*WORK TO COMPLETE*
Exactly as written, print out each entry in the data, with no pictures.

*Records contained in a dataset*

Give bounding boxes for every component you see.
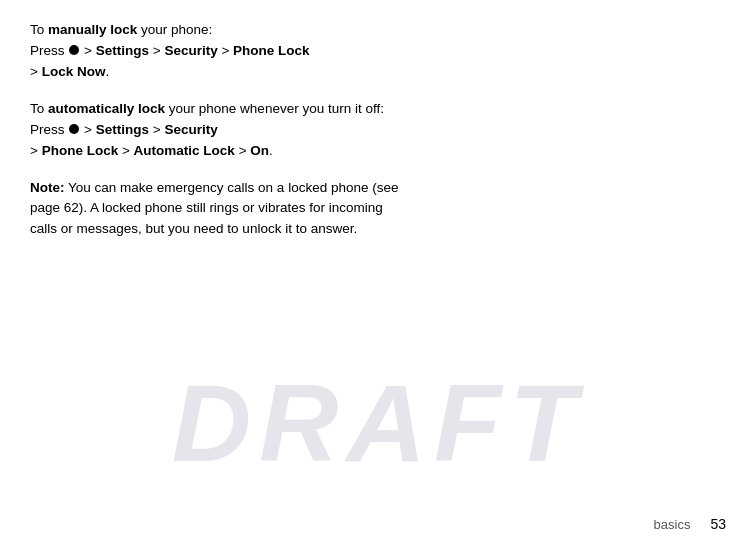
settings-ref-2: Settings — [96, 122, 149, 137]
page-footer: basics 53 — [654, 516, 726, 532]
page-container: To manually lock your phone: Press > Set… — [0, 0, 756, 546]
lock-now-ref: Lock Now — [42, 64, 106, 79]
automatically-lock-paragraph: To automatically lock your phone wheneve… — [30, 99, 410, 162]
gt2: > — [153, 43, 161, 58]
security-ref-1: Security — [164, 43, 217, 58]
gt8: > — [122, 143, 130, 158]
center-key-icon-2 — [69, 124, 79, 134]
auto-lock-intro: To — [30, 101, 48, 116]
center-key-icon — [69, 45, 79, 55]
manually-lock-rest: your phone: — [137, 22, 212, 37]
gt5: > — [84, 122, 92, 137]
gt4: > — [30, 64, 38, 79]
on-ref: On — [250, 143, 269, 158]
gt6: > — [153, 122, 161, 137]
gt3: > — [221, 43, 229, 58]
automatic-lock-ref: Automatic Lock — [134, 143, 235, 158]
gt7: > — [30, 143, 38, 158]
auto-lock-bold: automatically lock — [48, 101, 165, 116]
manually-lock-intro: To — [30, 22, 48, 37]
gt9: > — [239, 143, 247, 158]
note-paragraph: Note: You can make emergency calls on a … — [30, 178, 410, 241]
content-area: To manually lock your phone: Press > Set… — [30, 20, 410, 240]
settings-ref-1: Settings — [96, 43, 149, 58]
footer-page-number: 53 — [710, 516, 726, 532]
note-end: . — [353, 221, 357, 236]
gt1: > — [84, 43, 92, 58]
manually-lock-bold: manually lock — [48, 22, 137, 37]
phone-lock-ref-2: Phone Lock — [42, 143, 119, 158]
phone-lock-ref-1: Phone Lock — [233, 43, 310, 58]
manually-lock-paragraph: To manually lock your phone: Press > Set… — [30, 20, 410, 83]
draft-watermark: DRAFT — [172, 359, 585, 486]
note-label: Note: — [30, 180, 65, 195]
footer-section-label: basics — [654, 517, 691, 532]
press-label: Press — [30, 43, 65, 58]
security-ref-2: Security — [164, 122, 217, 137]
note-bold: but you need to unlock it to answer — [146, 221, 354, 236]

*ANSWER SPACE*
Give bounding boxes for every component you see.
settings-ref-2: Settings — [96, 122, 149, 137]
page-footer: basics 53 — [654, 516, 726, 532]
page-container: To manually lock your phone: Press > Set… — [0, 0, 756, 546]
lock-now-ref: Lock Now — [42, 64, 106, 79]
automatically-lock-paragraph: To automatically lock your phone wheneve… — [30, 99, 410, 162]
gt2: > — [153, 43, 161, 58]
security-ref-1: Security — [164, 43, 217, 58]
gt8: > — [122, 143, 130, 158]
center-key-icon-2 — [69, 124, 79, 134]
auto-lock-intro: To — [30, 101, 48, 116]
center-key-icon — [69, 45, 79, 55]
manually-lock-rest: your phone: — [137, 22, 212, 37]
gt5: > — [84, 122, 92, 137]
gt4: > — [30, 64, 38, 79]
on-ref: On — [250, 143, 269, 158]
gt6: > — [153, 122, 161, 137]
gt3: > — [221, 43, 229, 58]
automatic-lock-ref: Automatic Lock — [134, 143, 235, 158]
gt7: > — [30, 143, 38, 158]
auto-lock-bold: automatically lock — [48, 101, 165, 116]
manually-lock-intro: To — [30, 22, 48, 37]
gt9: > — [239, 143, 247, 158]
note-paragraph: Note: You can make emergency calls on a … — [30, 178, 410, 241]
content-area: To manually lock your phone: Press > Set… — [30, 20, 410, 240]
settings-ref-1: Settings — [96, 43, 149, 58]
footer-page-number: 53 — [710, 516, 726, 532]
note-end: . — [353, 221, 357, 236]
gt1: > — [84, 43, 92, 58]
manually-lock-bold: manually lock — [48, 22, 137, 37]
phone-lock-ref-2: Phone Lock — [42, 143, 119, 158]
phone-lock-ref-1: Phone Lock — [233, 43, 310, 58]
manually-lock-paragraph: To manually lock your phone: Press > Set… — [30, 20, 410, 83]
draft-watermark: DRAFT — [172, 359, 585, 486]
note-label: Note: — [30, 180, 65, 195]
footer-section-label: basics — [654, 517, 691, 532]
press-label: Press — [30, 43, 65, 58]
security-ref-2: Security — [164, 122, 217, 137]
note-bold: but you need to unlock it to answer — [146, 221, 354, 236]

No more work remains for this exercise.